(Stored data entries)
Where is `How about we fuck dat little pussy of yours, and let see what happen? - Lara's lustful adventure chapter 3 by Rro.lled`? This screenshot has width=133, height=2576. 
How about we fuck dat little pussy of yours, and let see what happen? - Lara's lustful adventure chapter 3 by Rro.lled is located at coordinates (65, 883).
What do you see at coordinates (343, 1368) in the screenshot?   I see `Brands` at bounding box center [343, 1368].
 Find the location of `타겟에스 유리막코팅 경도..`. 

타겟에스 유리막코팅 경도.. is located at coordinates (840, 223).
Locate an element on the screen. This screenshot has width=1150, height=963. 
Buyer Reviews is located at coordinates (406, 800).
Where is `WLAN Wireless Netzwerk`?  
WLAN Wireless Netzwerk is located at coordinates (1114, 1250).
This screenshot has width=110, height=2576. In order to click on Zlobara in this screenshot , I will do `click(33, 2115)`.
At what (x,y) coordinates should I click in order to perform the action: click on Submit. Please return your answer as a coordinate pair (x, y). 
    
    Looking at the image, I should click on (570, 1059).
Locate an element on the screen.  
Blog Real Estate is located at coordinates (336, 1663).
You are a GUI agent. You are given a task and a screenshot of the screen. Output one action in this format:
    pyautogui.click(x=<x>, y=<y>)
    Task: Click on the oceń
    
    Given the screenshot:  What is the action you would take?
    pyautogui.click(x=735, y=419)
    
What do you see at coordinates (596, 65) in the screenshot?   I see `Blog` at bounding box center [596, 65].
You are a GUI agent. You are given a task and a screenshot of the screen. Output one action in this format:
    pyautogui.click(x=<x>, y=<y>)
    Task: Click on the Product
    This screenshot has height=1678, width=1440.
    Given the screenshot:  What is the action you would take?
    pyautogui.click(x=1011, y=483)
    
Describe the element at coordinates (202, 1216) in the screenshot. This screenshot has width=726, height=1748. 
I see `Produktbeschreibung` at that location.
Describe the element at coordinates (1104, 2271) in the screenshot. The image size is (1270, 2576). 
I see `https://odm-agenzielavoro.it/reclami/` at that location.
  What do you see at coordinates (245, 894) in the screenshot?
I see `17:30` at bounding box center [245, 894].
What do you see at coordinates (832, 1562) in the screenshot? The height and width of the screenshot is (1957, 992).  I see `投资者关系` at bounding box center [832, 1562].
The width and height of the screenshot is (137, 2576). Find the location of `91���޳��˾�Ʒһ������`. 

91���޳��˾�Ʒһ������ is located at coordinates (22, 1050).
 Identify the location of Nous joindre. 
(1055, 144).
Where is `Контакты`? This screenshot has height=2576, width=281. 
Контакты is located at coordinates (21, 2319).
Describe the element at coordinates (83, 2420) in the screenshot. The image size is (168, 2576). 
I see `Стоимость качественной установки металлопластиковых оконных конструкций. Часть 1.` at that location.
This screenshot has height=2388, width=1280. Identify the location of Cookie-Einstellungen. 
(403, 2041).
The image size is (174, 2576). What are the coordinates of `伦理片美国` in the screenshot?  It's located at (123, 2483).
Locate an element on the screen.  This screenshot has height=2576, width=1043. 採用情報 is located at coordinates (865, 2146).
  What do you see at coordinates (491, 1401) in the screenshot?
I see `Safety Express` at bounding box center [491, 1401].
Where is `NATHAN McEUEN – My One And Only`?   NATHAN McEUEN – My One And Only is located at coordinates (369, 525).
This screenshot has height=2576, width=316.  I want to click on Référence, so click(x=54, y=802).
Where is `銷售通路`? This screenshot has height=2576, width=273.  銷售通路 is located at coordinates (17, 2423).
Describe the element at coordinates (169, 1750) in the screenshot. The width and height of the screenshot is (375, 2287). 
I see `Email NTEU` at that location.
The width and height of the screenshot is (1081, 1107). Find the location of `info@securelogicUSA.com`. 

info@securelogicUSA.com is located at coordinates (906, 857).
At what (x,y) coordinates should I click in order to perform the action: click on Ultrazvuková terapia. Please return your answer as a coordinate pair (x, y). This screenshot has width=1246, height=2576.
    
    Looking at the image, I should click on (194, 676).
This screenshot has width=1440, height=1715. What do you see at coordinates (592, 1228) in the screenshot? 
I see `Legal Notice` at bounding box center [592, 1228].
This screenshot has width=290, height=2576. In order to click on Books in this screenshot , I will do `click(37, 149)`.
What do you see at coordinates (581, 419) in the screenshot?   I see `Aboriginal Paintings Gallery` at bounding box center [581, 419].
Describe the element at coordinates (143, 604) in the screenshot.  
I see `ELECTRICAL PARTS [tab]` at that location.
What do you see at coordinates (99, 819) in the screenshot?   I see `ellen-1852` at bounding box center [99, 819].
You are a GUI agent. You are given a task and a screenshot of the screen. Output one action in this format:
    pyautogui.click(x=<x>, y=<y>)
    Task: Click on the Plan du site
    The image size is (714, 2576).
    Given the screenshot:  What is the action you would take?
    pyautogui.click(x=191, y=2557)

ASSIGNMENT: Word for word, write out the data.

RESULT OF THIS EXERCISE:
Where is `How about we fuck dat little pussy of yours, and let see what happen? - Lara's lustful adventure chapter 3 by Rro.lled`? This screenshot has width=133, height=2576. 
How about we fuck dat little pussy of yours, and let see what happen? - Lara's lustful adventure chapter 3 by Rro.lled is located at coordinates (65, 883).
What do you see at coordinates (343, 1368) in the screenshot?   I see `Brands` at bounding box center [343, 1368].
 Find the location of `타겟에스 유리막코팅 경도..`. 

타겟에스 유리막코팅 경도.. is located at coordinates (840, 223).
Locate an element on the screen. This screenshot has width=1150, height=963. 
Buyer Reviews is located at coordinates (406, 800).
Where is `WLAN Wireless Netzwerk`?  
WLAN Wireless Netzwerk is located at coordinates (1114, 1250).
This screenshot has width=110, height=2576. In order to click on Zlobara in this screenshot , I will do `click(33, 2115)`.
At what (x,y) coordinates should I click in order to perform the action: click on Submit. Please return your answer as a coordinate pair (x, y). 
    
    Looking at the image, I should click on (570, 1059).
Locate an element on the screen.  
Blog Real Estate is located at coordinates (336, 1663).
You are a GUI agent. You are given a task and a screenshot of the screen. Output one action in this format:
    pyautogui.click(x=<x>, y=<y>)
    Task: Click on the oceń
    
    Given the screenshot:  What is the action you would take?
    pyautogui.click(x=735, y=419)
    
What do you see at coordinates (596, 65) in the screenshot?   I see `Blog` at bounding box center [596, 65].
You are a GUI agent. You are given a task and a screenshot of the screen. Output one action in this format:
    pyautogui.click(x=<x>, y=<y>)
    Task: Click on the Product
    This screenshot has height=1678, width=1440.
    Given the screenshot:  What is the action you would take?
    pyautogui.click(x=1011, y=483)
    
Describe the element at coordinates (202, 1216) in the screenshot. This screenshot has width=726, height=1748. 
I see `Produktbeschreibung` at that location.
Describe the element at coordinates (1104, 2271) in the screenshot. The image size is (1270, 2576). 
I see `https://odm-agenzielavoro.it/reclami/` at that location.
  What do you see at coordinates (245, 894) in the screenshot?
I see `17:30` at bounding box center [245, 894].
What do you see at coordinates (832, 1562) in the screenshot? The height and width of the screenshot is (1957, 992).  I see `投资者关系` at bounding box center [832, 1562].
The width and height of the screenshot is (137, 2576). Find the location of `91���޳��˾�Ʒһ������`. 

91���޳��˾�Ʒһ������ is located at coordinates (22, 1050).
 Identify the location of Nous joindre. 
(1055, 144).
Where is `Контакты`? This screenshot has height=2576, width=281. 
Контакты is located at coordinates (21, 2319).
Describe the element at coordinates (83, 2420) in the screenshot. The image size is (168, 2576). 
I see `Стоимость качественной установки металлопластиковых оконных конструкций. Часть 1.` at that location.
This screenshot has height=2388, width=1280. Identify the location of Cookie-Einstellungen. 
(403, 2041).
The image size is (174, 2576). What are the coordinates of `伦理片美国` in the screenshot?  It's located at (123, 2483).
Locate an element on the screen.  This screenshot has height=2576, width=1043. 採用情報 is located at coordinates (865, 2146).
  What do you see at coordinates (491, 1401) in the screenshot?
I see `Safety Express` at bounding box center [491, 1401].
Where is `NATHAN McEUEN – My One And Only`?   NATHAN McEUEN – My One And Only is located at coordinates (369, 525).
This screenshot has height=2576, width=316.  I want to click on Référence, so click(x=54, y=802).
Where is `銷售通路`? This screenshot has height=2576, width=273.  銷售通路 is located at coordinates (17, 2423).
Describe the element at coordinates (169, 1750) in the screenshot. The width and height of the screenshot is (375, 2287). 
I see `Email NTEU` at that location.
The width and height of the screenshot is (1081, 1107). Find the location of `info@securelogicUSA.com`. 

info@securelogicUSA.com is located at coordinates (906, 857).
At what (x,y) coordinates should I click in order to perform the action: click on Ultrazvuková terapia. Please return your answer as a coordinate pair (x, y). This screenshot has width=1246, height=2576.
    
    Looking at the image, I should click on (194, 676).
This screenshot has width=1440, height=1715. What do you see at coordinates (592, 1228) in the screenshot? 
I see `Legal Notice` at bounding box center [592, 1228].
This screenshot has width=290, height=2576. In order to click on Books in this screenshot , I will do `click(37, 149)`.
What do you see at coordinates (581, 419) in the screenshot?   I see `Aboriginal Paintings Gallery` at bounding box center [581, 419].
Describe the element at coordinates (143, 604) in the screenshot.  
I see `ELECTRICAL PARTS [tab]` at that location.
What do you see at coordinates (99, 819) in the screenshot?   I see `ellen-1852` at bounding box center [99, 819].
You are a GUI agent. You are given a task and a screenshot of the screen. Output one action in this format:
    pyautogui.click(x=<x>, y=<y>)
    Task: Click on the Plan du site
    The image size is (714, 2576).
    Given the screenshot:  What is the action you would take?
    pyautogui.click(x=191, y=2557)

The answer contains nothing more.